-- Supplied information follows --

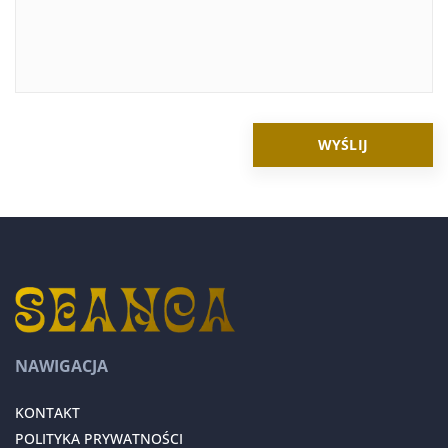
NAWIGACJA
KONTAKT
POLITYKA PRYWATNOŚCI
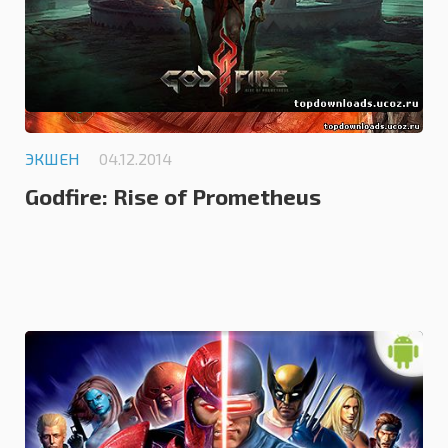
ЭКШЕН
04.12.2014
Godfire: Rise of Prometheus
0.0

-- Supplied information concluded --

**Exercise prompt**
Could you transcribe every entry exactly, leaving out the pictures?

**Solved exercise**
NAWIGACJA
KONTAKT
POLITYKA PRYWATNOŚCI
ЭКШЕН
04.12.2014
Godfire: Rise of Prometheus
0.0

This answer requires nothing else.